Priapism is a prolonged involuntary erection that can have severe complications if left untreated. Ischaemic priapism is very rare in children and requires urgent intervention to prevent permanent erectile dysfunction and penile shortening. It can be caused by ischaemia in sickle cell anaemia, leukaemia, trauma, drugs, or idiopathy. Homocystinuria is a rare autosomal recessive disorder that can cause hyperhomocysteinemia and hypercoagulability. Very few reports suggested that priapism can be caused by hyperhomocysteinemia, and they were in adults. However, we present the first of such a case to the best of our knowledge of a prepubescent child who only had the MTHFR (C677T) mutation that causes homocystinuria and had ischaemic priapism. A nine-year-old Syrian Arab boy was presented with priapism that lasted for a few hours. Blood tests show normal blood count, film, and haemoglobin electrophoresis. However, prothrombin time, partial thromboplastin time, homocysteine level, and C-reactive protein were elevated. Other coagulation tests were within the normal range. Doppler ultrasonography found decreased cavernous blood flow, and warm 0.9% saline lavage of the cavernosa was indicated and successfully treated the priapism.
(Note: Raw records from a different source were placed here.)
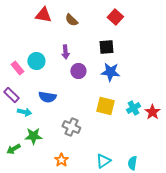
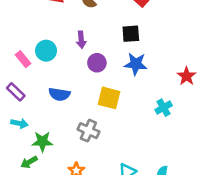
yellow square: (105, 106) -> (109, 98), moved
cyan arrow: (24, 112) -> (19, 123), moved
red star: (152, 112) -> (187, 76), moved
green arrow: (13, 149) -> (29, 162), moved

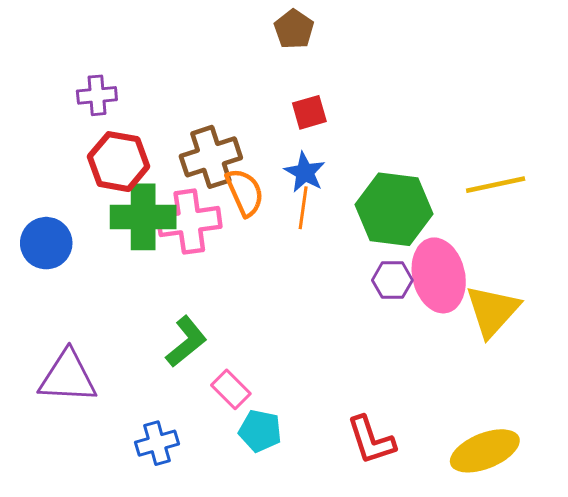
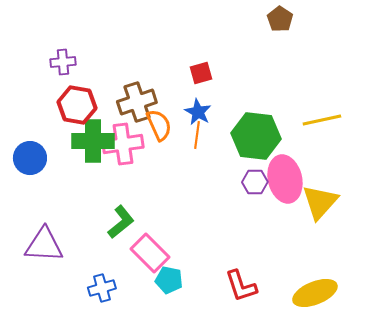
brown pentagon: (294, 29) -> (280, 19), moved
pink rectangle: (231, 389) -> (150, 253), size x1.5

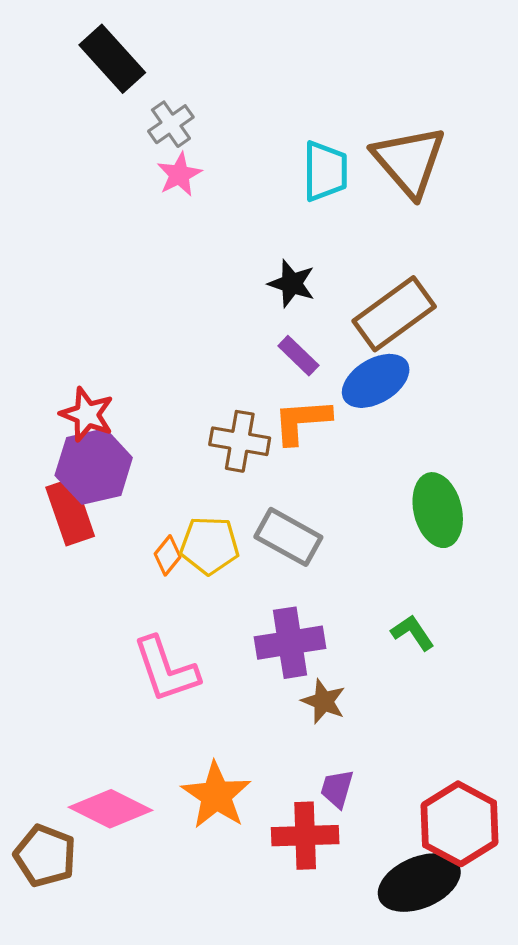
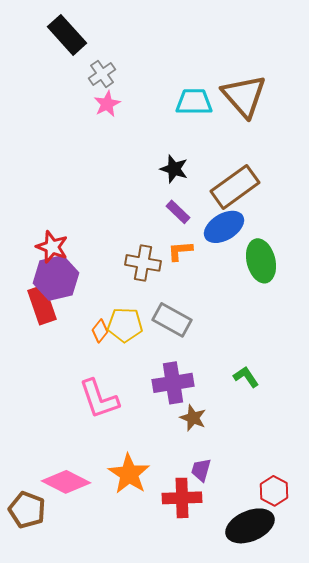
cyan trapezoid: (325, 171) -> (194, 102), turned -90
orange L-shape: (302, 421) -> (180, 251), size x0.7
green ellipse: (438, 510) -> (261, 261), moved
red hexagon: (460, 824) -> (274, 491), size x0.6

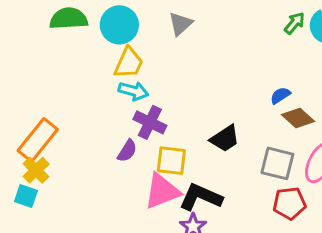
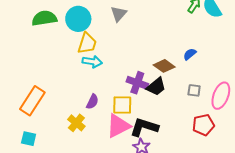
brown diamond: (298, 118) -> (164, 66), moved
purple cross: (150, 122) -> (137, 83), moved
gray square: (277, 163) -> (194, 90), moved, size x0.6
yellow cross: (36, 170) -> (76, 123), moved

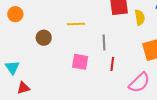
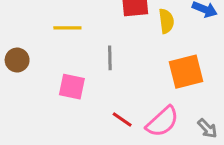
brown circle: (44, 38) -> (17, 60), moved
red line: (112, 64) -> (122, 120), moved, turned -64

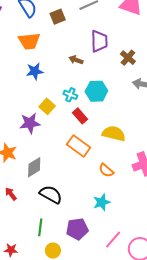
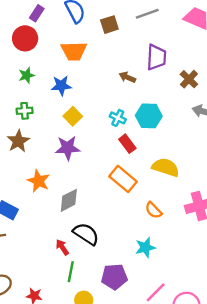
blue star: (35, 71) -> (61, 86), moved
yellow square: (47, 106) -> (73, 116), moved
red arrow: (11, 194) -> (62, 247), moved

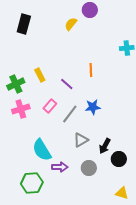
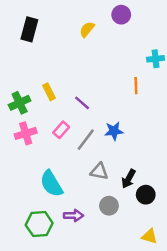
purple circle: (90, 10) -> (121, 15), moved
orange line: (91, 70) -> (136, 86), moved
gray triangle: (81, 140) -> (99, 171), turned 42
purple arrow: (60, 167) -> (73, 216), moved

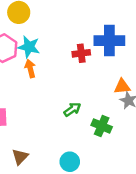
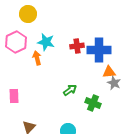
blue cross: (109, 41) -> (99, 50), moved
cyan star: (29, 47) -> (46, 42), moved

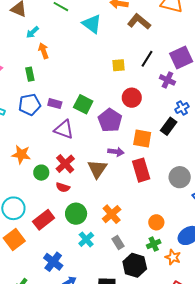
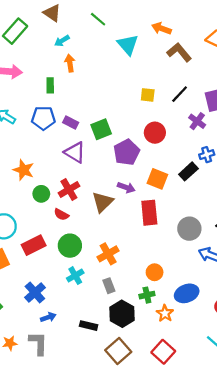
green square: (83, 104) -> (101, 129), turned 30

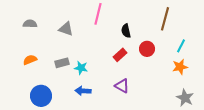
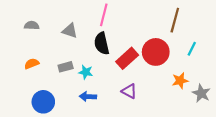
black semicircle: (126, 31) -> (102, 43), moved, size x1.5
red circle: (147, 49) -> (156, 52), size x1.6
red rectangle: (120, 55) -> (127, 58), size x1.5
orange star: (180, 67) -> (180, 81), moved
gray star: (185, 98) -> (201, 93), moved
Genetic testing for the homozygous MTHFR (C677T) mutation was later confirmed, and warfarin was indicated. In conclusion, homocystinuria is very rare in priapism, and this is the first case to report this phenomenon in a child. Ultrasonography in low-income countries is an essential tool that helps identify a wide variety of medical conditions such as priapism and can be successfully managed by aspiration with warm saline.